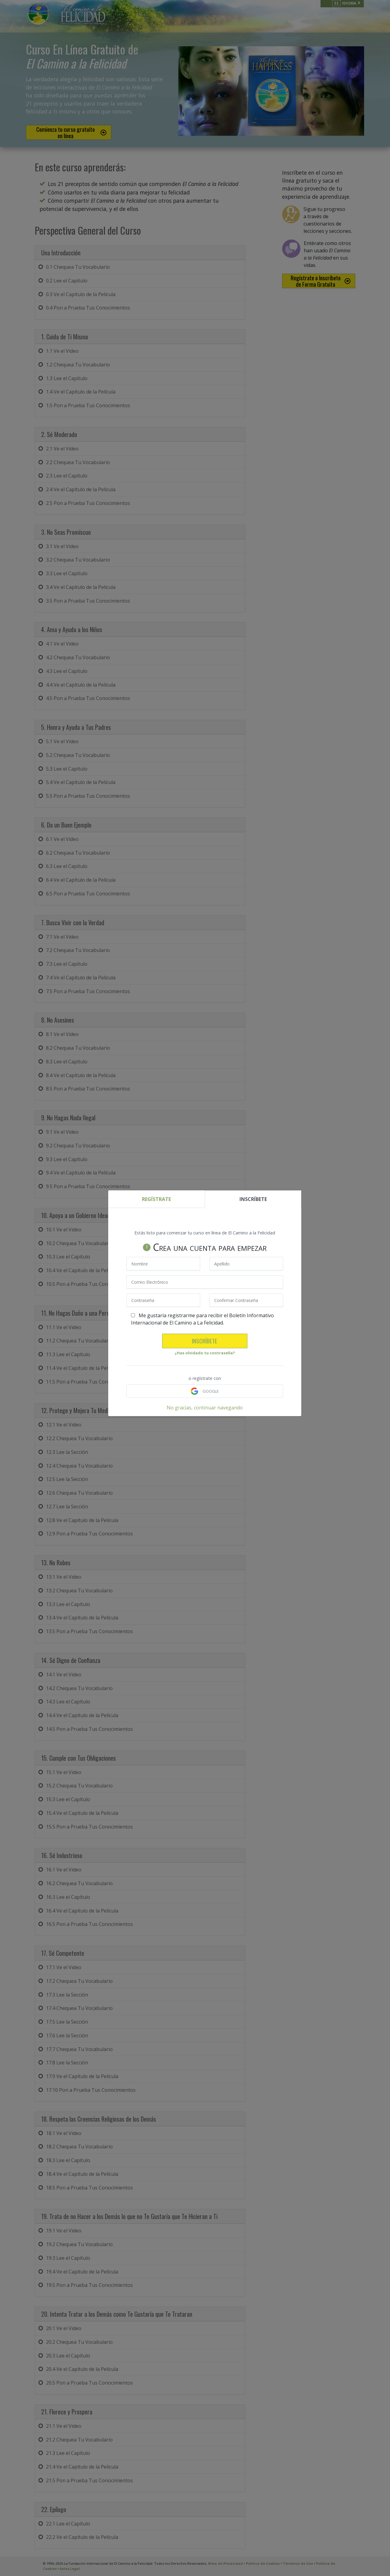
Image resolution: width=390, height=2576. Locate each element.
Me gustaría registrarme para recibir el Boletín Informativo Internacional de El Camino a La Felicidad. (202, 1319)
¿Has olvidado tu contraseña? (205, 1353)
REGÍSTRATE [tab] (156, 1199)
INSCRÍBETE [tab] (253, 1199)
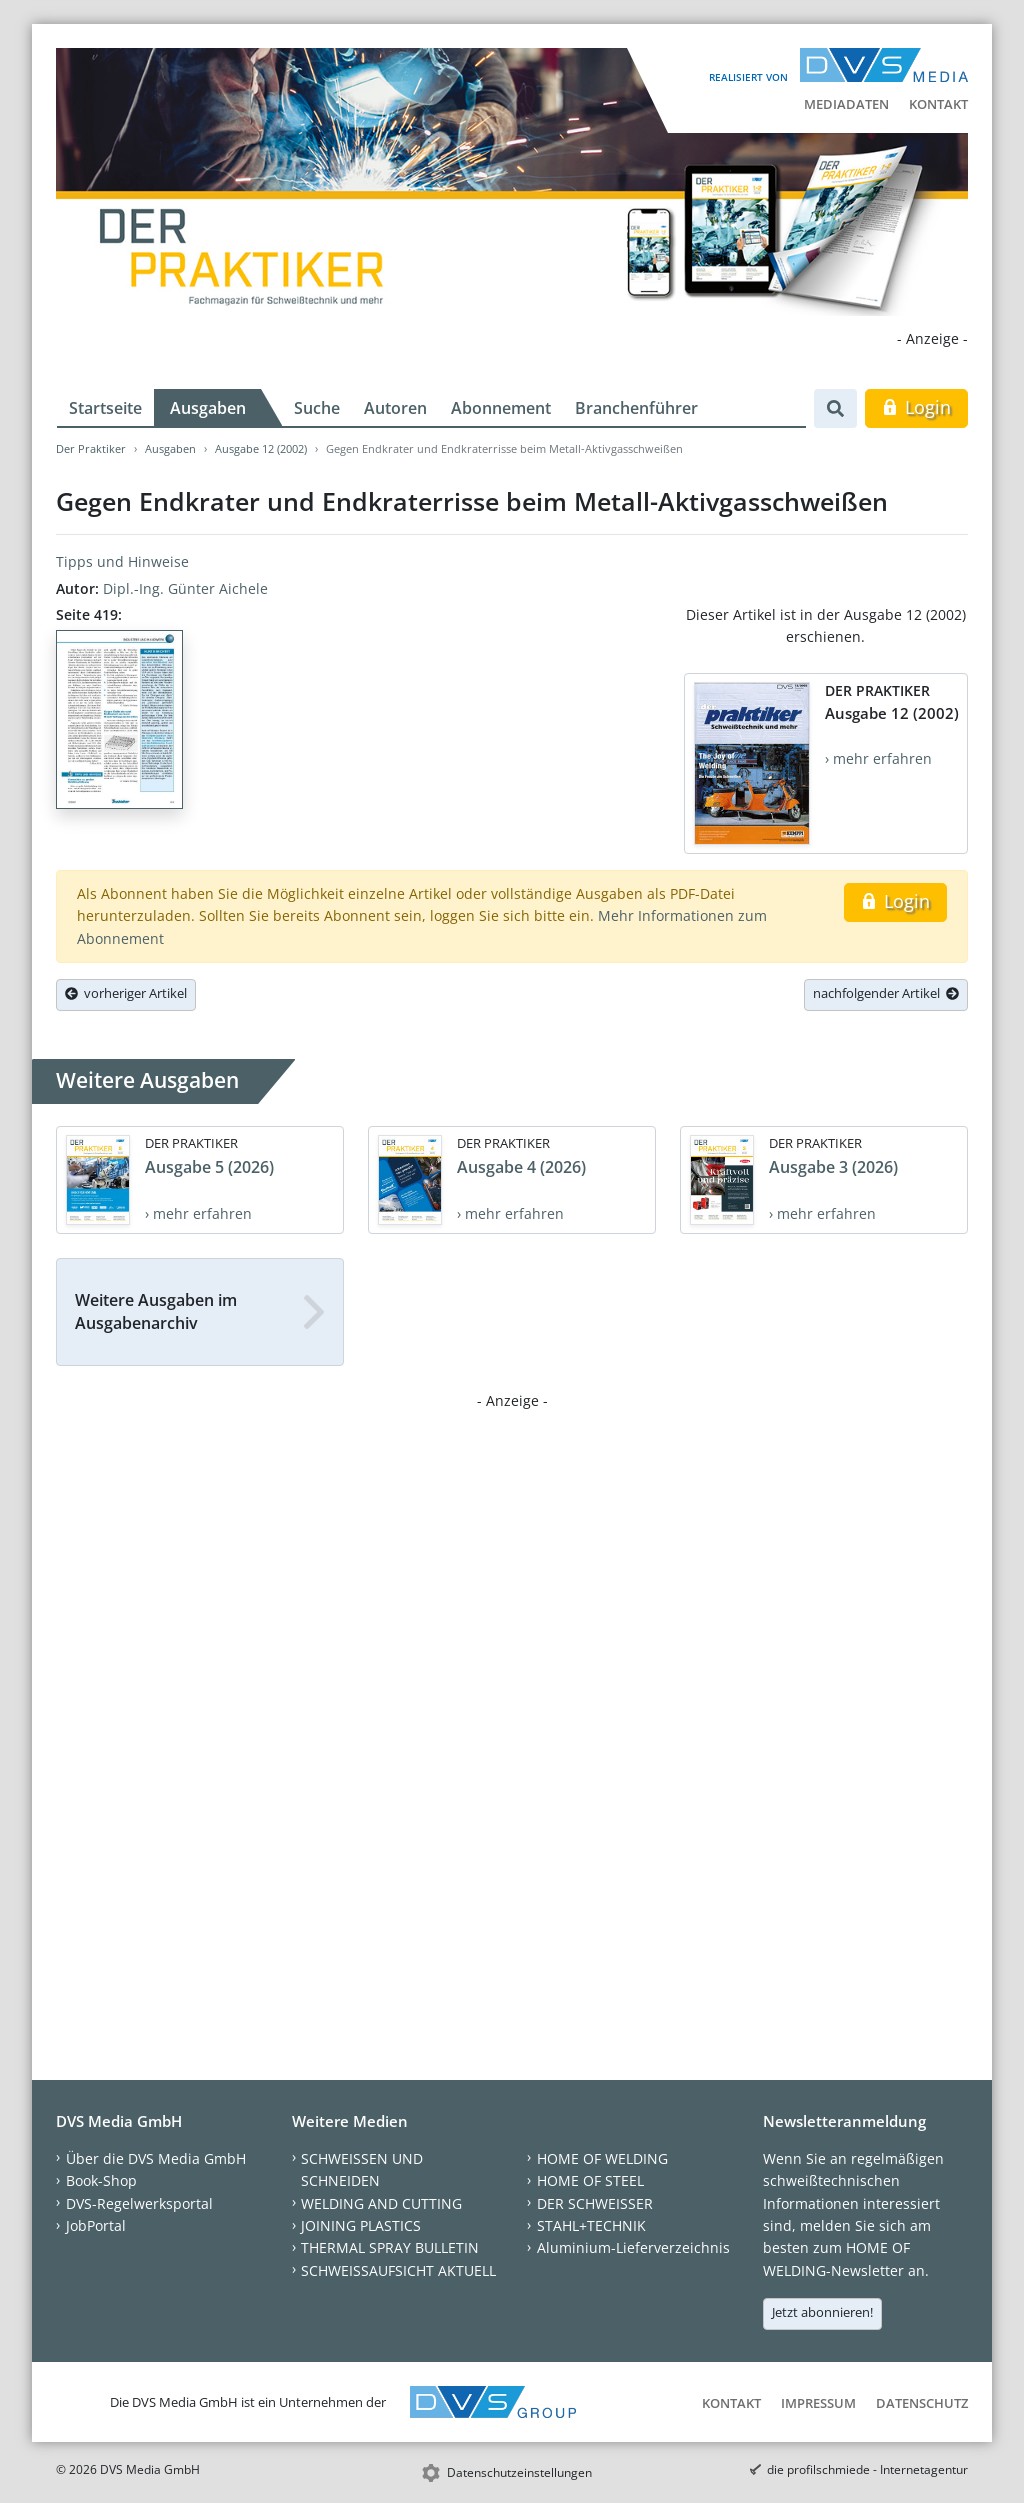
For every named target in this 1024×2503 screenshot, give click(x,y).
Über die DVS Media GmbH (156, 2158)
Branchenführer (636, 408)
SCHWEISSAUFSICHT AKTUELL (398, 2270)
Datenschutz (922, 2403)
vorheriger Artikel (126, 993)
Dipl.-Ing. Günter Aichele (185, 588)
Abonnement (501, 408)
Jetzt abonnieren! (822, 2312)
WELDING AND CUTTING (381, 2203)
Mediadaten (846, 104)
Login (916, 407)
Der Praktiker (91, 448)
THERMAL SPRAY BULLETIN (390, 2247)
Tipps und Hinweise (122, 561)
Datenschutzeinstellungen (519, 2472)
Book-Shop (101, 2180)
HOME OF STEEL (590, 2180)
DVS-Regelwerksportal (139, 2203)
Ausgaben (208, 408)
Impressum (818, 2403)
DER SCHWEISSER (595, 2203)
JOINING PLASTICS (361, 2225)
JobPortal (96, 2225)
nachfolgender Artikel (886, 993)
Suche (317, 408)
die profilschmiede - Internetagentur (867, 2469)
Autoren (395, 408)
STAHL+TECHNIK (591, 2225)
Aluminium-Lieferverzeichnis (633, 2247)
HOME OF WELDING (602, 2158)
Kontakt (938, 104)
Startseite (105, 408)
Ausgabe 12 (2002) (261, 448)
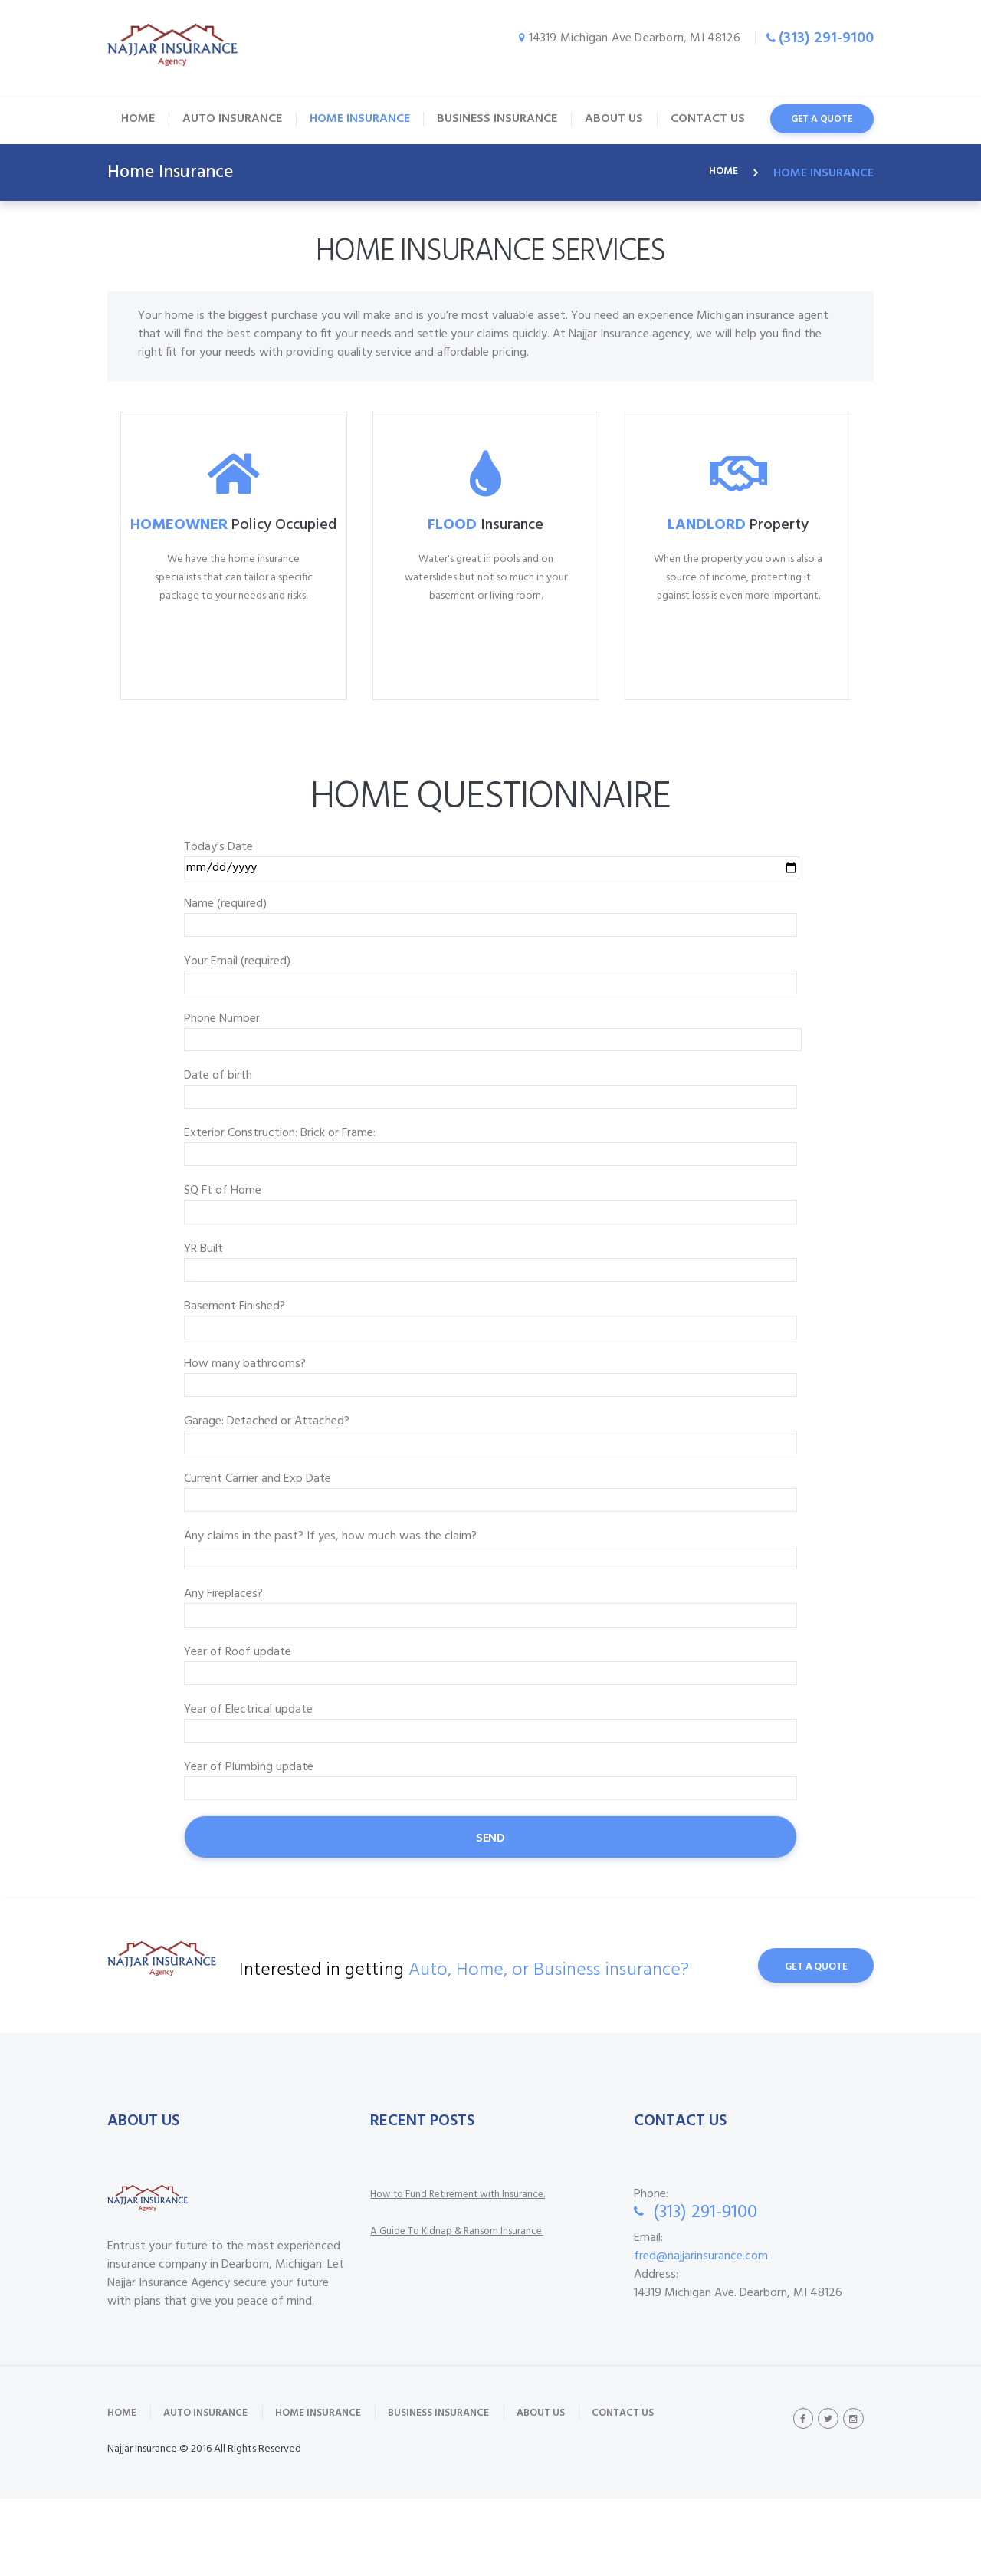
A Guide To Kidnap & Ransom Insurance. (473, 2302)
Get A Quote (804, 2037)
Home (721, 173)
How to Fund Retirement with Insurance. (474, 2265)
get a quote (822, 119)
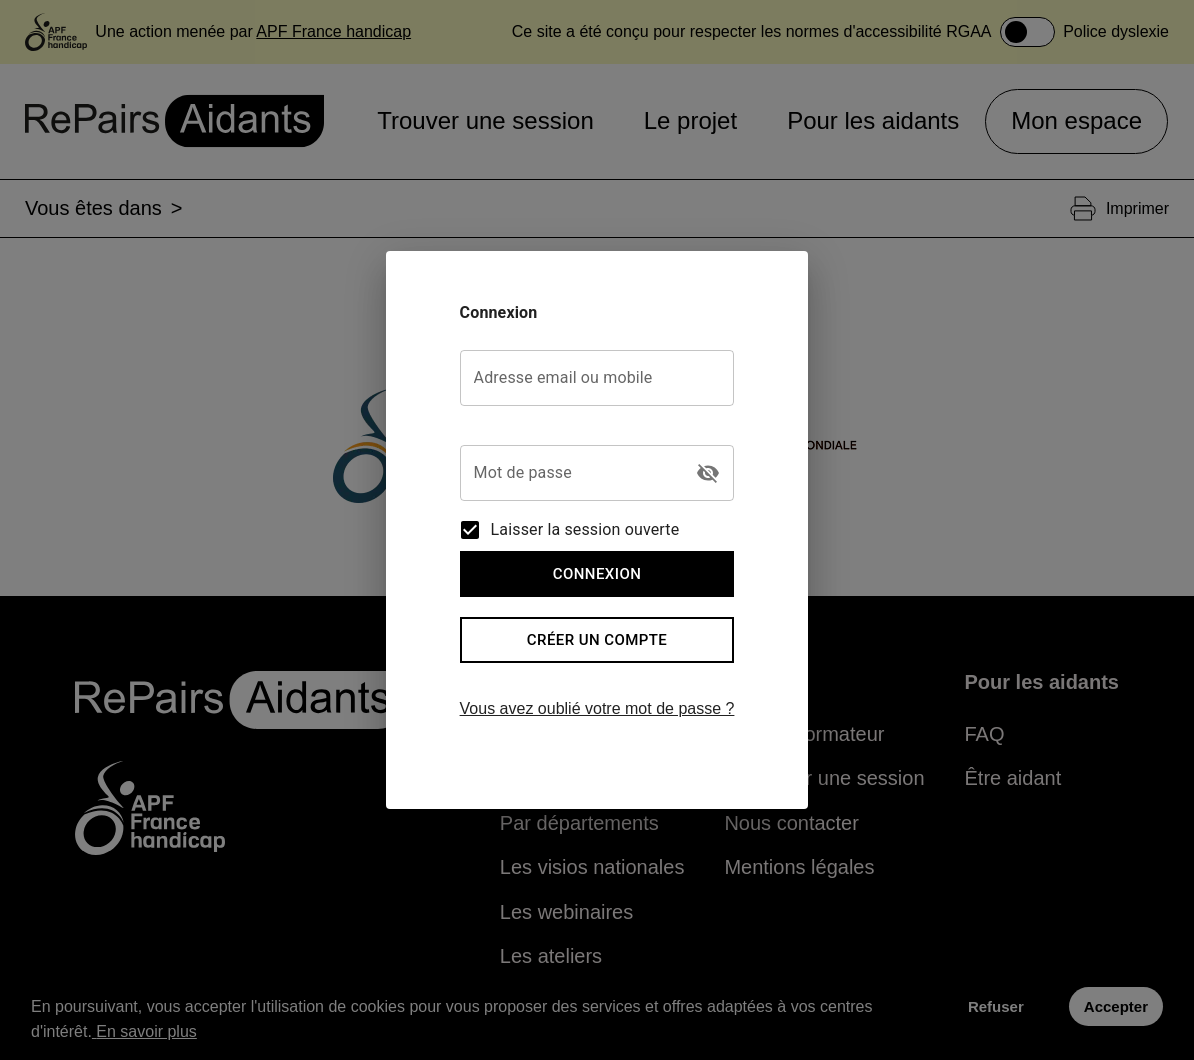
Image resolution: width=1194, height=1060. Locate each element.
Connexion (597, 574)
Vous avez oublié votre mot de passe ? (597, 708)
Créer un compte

**Aim of the task:** Leave every picture out and copy precisely the lines from the one containing "Dipl.-Ing. Günter Aichele (185, 588)" through the last line of the data above, both ends included.

**Response to the exercise:**
Dipl.-Ing. Günter Aichele (185, 588)
Abonnement (501, 408)
Jetzt abonnieren! (822, 2312)
WELDING AND CUTTING (381, 2203)
Mediadaten (846, 104)
Login (916, 407)
Der Praktiker (91, 448)
THERMAL SPRAY BULLETIN (390, 2247)
Tipps und Hinweise (122, 561)
Datenschutzeinstellungen (519, 2472)
Book-Shop (101, 2180)
HOME OF STEEL (590, 2180)
DVS-Regelwerksportal (139, 2203)
Ausgaben (208, 408)
Impressum (818, 2403)
DER SCHWEISSER (595, 2203)
JOINING PLASTICS (361, 2225)
JobPortal (96, 2225)
nachfolgender Artikel (886, 993)
Suche (317, 408)
die profilschmiede - Internetagentur (867, 2469)
Autoren (395, 408)
STAHL+TECHNIK (591, 2225)
Aluminium-Lieferverzeichnis (633, 2247)
HOME OF WELDING (602, 2158)
Kontakt (938, 104)
Startseite (105, 408)
Ausgabe 12 (2002) (261, 448)
A Guide To Kidnap & Ransom Insurance. (473, 2302)
Get A Quote (804, 2037)
Home (721, 173)
How to Fund Retirement with Insurance. (474, 2265)
get a quote (822, 119)
Image resolution: width=1194, height=1060. Locate each element.
Connexion (597, 574)
Vous avez oublié votre mot de passe ? (597, 708)
Créer un compte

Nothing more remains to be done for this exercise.